Olivier, whose recipe has been transformed countless times, in its modern interpretation is a constant resident of any holiday table. Hospitable housewives are preparing it now, as an inexpensive and satisfying salad that fits perfectly into any company and distracts it before taking out the hot. In addition, Olivier is also remembered in a humorous manner when they want to say that someone went through their guests and sleeps in their faces in a salad. Olivier, the recipe of which every mistress has her own, can always be found on the New Year's table. Constantly changing, he lost some of the original ingredients and acquired new ones. Few people know where exactly the olivier recipe came from and how it looked originally.
In the 19th century there was a tavern in Moscow, which was located on Trubnaya Square and was called the Hermitage. He left the impression of a good French-style restaurant. Chef Lucien Olivier also worked in it. His cooking was known throughout Moscow. And Olivier salad itself was originally served in the form of a special dish, which was not called Olivier at all, but game mayonnaise. It looked like this: slices of hazel grouse and partridge mixed with cubes of broth jelly were laid out on a dish. Boiled cancer necks were laid next to them and poured with Provencal sauce. And in the center was a hill of potatoes mixed with pickled gherkins. It was decorated with chopped eggs, which were just an element of decor and were not eaten. Once, one of the restaurant visitors allowed themselves to mix all these ingredients in a plate. When the French culinary specialist saw this, he himself also did the next day, also pouring mayonnaise on the contents of the plate from above. In a new form, Olivier, the recipe of which at that time was still not like modern, began to gain popularity.
After the death of Lucien, Olivier, whose recipe he kept secret, began his evolution. After all, no one really knew what was contained in this salad.
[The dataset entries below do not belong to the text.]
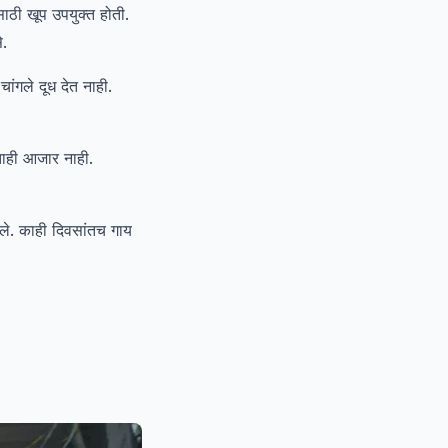
ाठी खूप उपयुक्त होती.
े.
ंगले दूध देत नाही.
ाही आजार नाही.
ेले. काही दिवसांतच गाय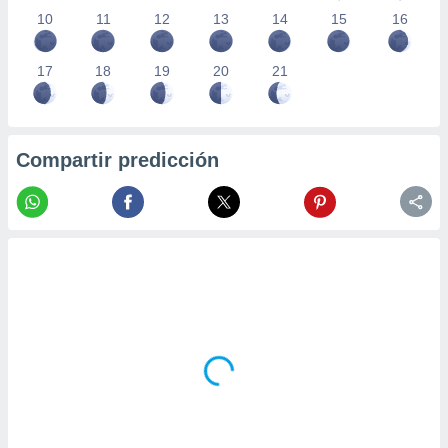
10
11
12
13
14
15
16
17
18
19
20
21
Compartir predicción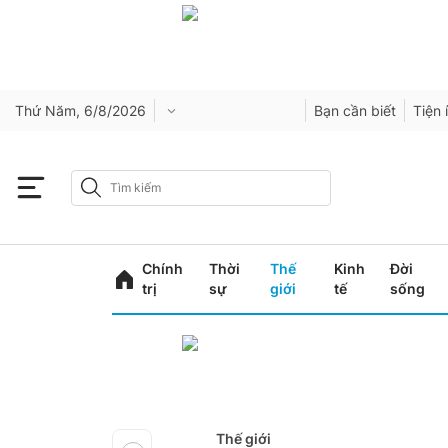
Thứ Năm, 6/8/2026
Bạn cần biết
Tiện 
Chính
Thời
Thế
Kinh
Đời
trị
sự
giới
tế
sống
Thế giới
In any case, Olivier is considered the founder of all salads with mayonnaise. The principle of its preparation is simple: grind all the ingredients, and then season with mayonnaise. Currently, this salad is known worldwide and is called "salade a la Russe". In place of the hazel grouse and partridge came the chicken, which, however, was later replaced by boiled sausage. Carrots replaced cancerous necks, green peas - capers. In addition, the Olivier recipe now includes onions and has lost calf tongue, black caviar and a few more ingredients.
A salad recipe with sausage is the most popular today. To cook it, you need to take carrots, potatoes, eggs - boil them. Then all this needs to be cut into cubes, add pickles, boiled sausage, also diced. The main ingredient is green peas. All this is well mixed and seasoned with mayonnaise.
Olivier with chicken, the recipe of which is known everywhere, is also popular. In this case, the ingredients remain the same as in the previous recipe, only boiled sausage is replaced with boiled chicken.
And some offer this version of olivier: two potatoes, 100 grams of fresh cucumbers, three boiled eggs, 50 grams of pickled cucumbers, ten well-fed shrimps, 200 grams of crab meat or just crab sticks, one third of a can of green peas, mustonnaise.
As you can see, Olivier salad has many recipe options, a rich history and excellent taste. And this does not interfere, but rather helps him to remain one of the most beloved salads of a huge number of people in different parts of the world. It will be an excellent decoration for any table and will give true gourmets many pleasant minutes of bliss and different shades of taste.